WHAT YOU NEED TO DO
Could you output exactly the lines running from the one containing "andere researchers op" to the final line of the listing below, leaving out pictures?

PROVIDED ENTRIES
------------------------

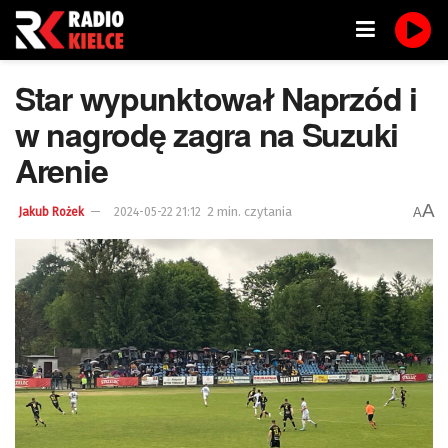
Star wypunktował Naprzód i
w nagrodę zagra na Suzuki
Arenie
A
2 min. czytania
A
Jakub Rożek
2024-05-22 21:12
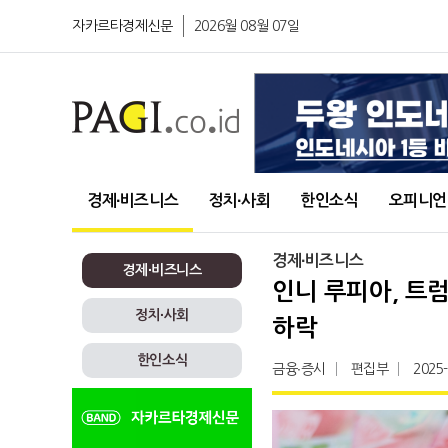
자카르타경제신문
2026월 08월 07일
경제∙비즈니스
정치∙사회
한인소식
오피니언
경제∙비즈니스
경제∙비즈니스
인니 루피아, 트
정치∙사회
하락
한인소식
금융∙증시
편집부
2025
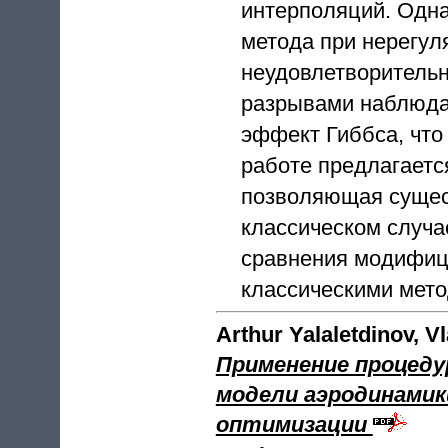
интерполяций. Однак
метода при нерегул
неудовлетворительн
разрывами наблюдае
эффект Гиббса, что
работе предлагаетс
позволяющая сущес
классическом случа
сравнения модифици
классическими мет
Arthur Yalaletdinov, 
Применение процеду
модели аэродинамик
оптимизации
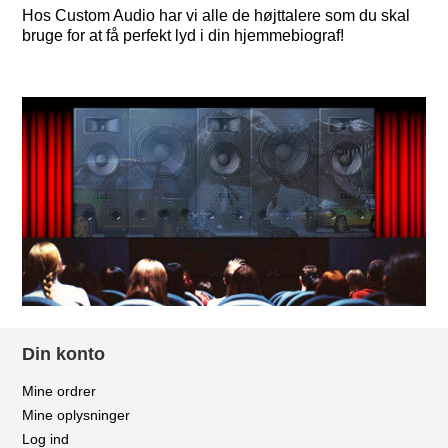
Hos Custom Audio har vi alle de højttalere som du skal
bruge for at få perfekt lyd i din hjemmebiograf!
Din konto
Mine ordrer
Mine oplysninger
Log ind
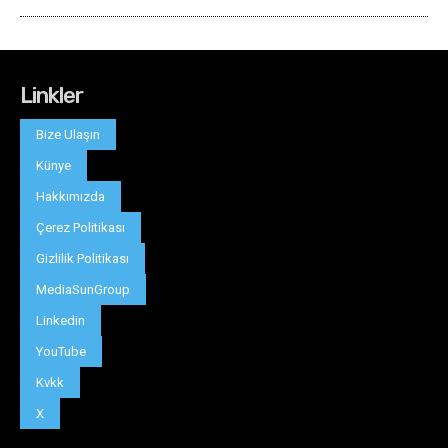
Linkler
Bize Ulaşın
Künye
Hakkımızda
Çerez Politikası
Gizlilik Politikası
MediaSunGroup
Linkedin
YouTube
Kvkk
X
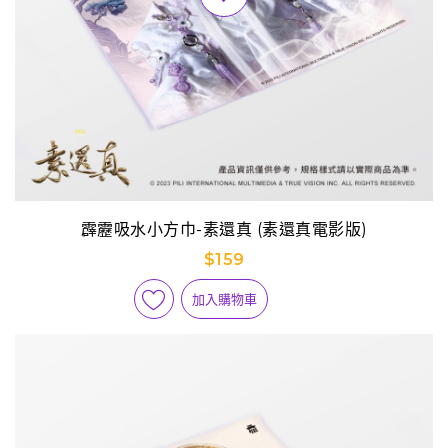
霹靂吸水小方巾-素還真 (素還真電影版)
$159
加入購物車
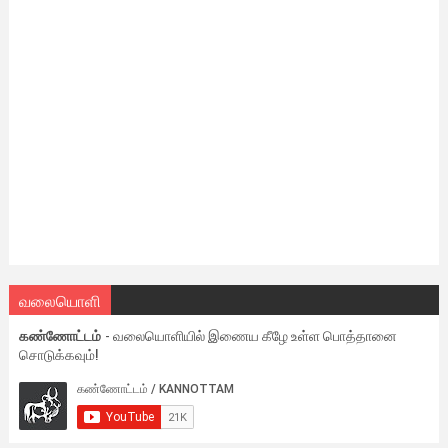
வலையொளி
கண்ணோட்டம்
- வலையொளியில் இணைய கீழே உள்ள பொத்தானை
சொடுக்கவும்!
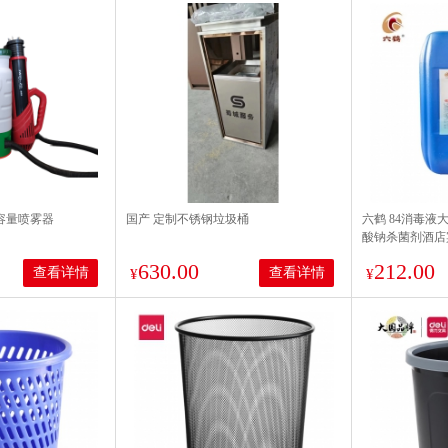
低容量喷雾器
国产 定制不锈钢垃圾桶
六鹤 84消毒液大
酸钠杀菌剂酒店
漂白水医院除菌
630.00
212.00
查看详情
查看详情
¥
¥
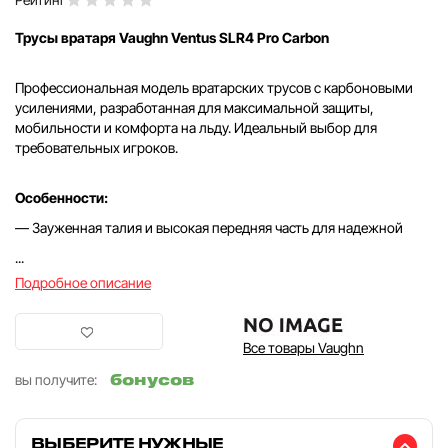
Трусы вратаря Vaughn Ventus SLR4 Pro Carbon
Профессиональная модель вратарских трусов с карбоновыми
усилениями, разработанная для максимальной защиты,
мобильности и комфорта на льду. Идеальный выбор для
требовательных игроков.
Особенности:
— Зауженная талия и высокая передняя часть для надежной
...
Подробное описание
Все товары Vaughn
бонусов
вы получите:
ВЫБЕРИТЕ НУЖНЫЕ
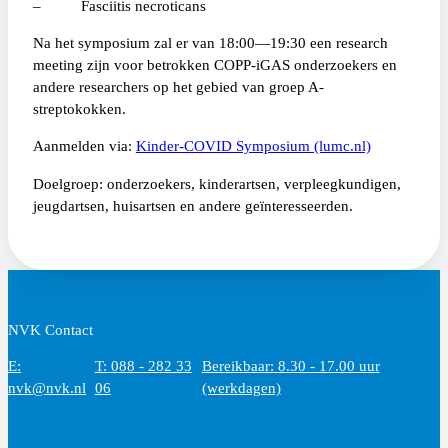
– Fasciitis necroticans
Na het symposium zal er van 18:00—19:30 een research
meeting zijn voor betrokken COPP-iGAS onderzoekers en
andere researchers op het gebied van groep A-
streptokokken.
Aanmelden via:
Kinder-COVID Symposium (lumc.nl)
Doelgroep: onderzoekers, kinderartsen, verpleegkundigen,
jeugdartsen, huisartsen en andere geïnteresseerden.
NVK Contact
E:
T: 088 - 282 33
Bereikbaar: 8.30 - 17.00 uur
nvk@nvk.nl
06
(werkdagen)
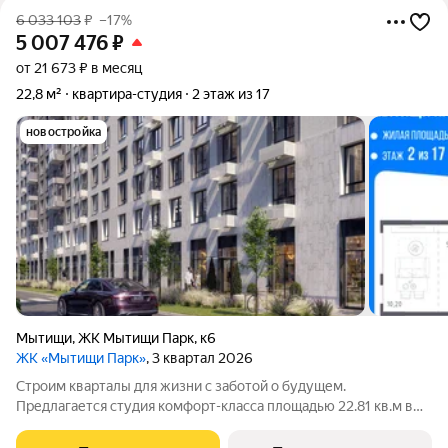
6 033 103
₽
–17%
5 007 476
₽
от 21 673 ₽ в месяц
22,8 м²
квартира-студия
2 этаж из 17
новостройка
Мытищи
,
ЖК Мытищи Парк
,
к6
ЖК «Мытищи Парк»
, 3 квартал 2026
Строим кварталы для жизни с заботой о будущем.
Предлагается студия комфорт-класса площадью 22.81 кв.м в
Мытищи Парк, корпус 6КВ на 2-м этаже, в жилом комплексе
"Мытищи Парк".Квартиру в комплексе на выбор: может быть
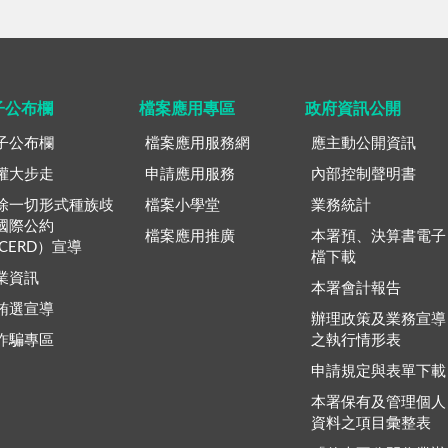
子公布欄
檔案應用專區
政府資訊公開
子公布欄
檔案應用服務網
應主動公開資訊
權大步走
申請應用服務
內部控制聲明書
除一切形式種族歧
檔案小學堂
業務統計
國際公約
檔案應用推廣
本署預、決算書電子
ICERD）宣導
檔下載
業資訊
本署會計報告
賄選宣導
辦理政策及業務宣導
詐騙專區
之執行情形表
申請規定與表單下載
本署保有及管理個人
資料之項目彙整表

------------------------

RESULT FOR THIS TASK
andere researchers op het gebied van groep A-
streptokokken.
Aanmelden via:
Kinder-COVID Symposium (lumc.nl)
Doelgroep: onderzoekers, kinderartsen, verpleegkundigen,
jeugdartsen, huisartsen en andere geïnteresseerden.
NVK Contact
E:
T: 088 - 282 33
Bereikbaar: 8.30 - 17.00 uur
nvk@nvk.nl
06
(werkdagen)
6 033 103
₽
–17%
5 007 476
₽
от 21 673 ₽ в месяц
22,8 м²
квартира-студия
2 этаж из 17
новостройка
Мытищи
,
ЖК Мытищи Парк
,
к6
ЖК «Мытищи Парк»
, 3 квартал 2026
Строим кварталы для жизни с заботой о будущем.
Предлагается студия комфорт-класса площадью 22.81 кв.м в
Мытищи Парк, корпус 6КВ на 2-м этаже, в жилом комплексе
"Мытищи Парк".Квартиру в комплексе на выбор: может быть
子公布欄
檔案應用專區
政府資訊公開
子公布欄
檔案應用服務網
應主動公開資訊
權大步走
申請應用服務
內部控制聲明書
除一切形式種族歧
檔案小學堂
業務統計
國際公約
檔案應用推廣
本署預、決算書電子
ICERD）宣導
檔下載
業資訊
本署會計報告
賄選宣導
辦理政策及業務宣導
詐騙專區
之執行情形表
申請規定與表單下載
本署保有及管理個人
資料之項目彙整表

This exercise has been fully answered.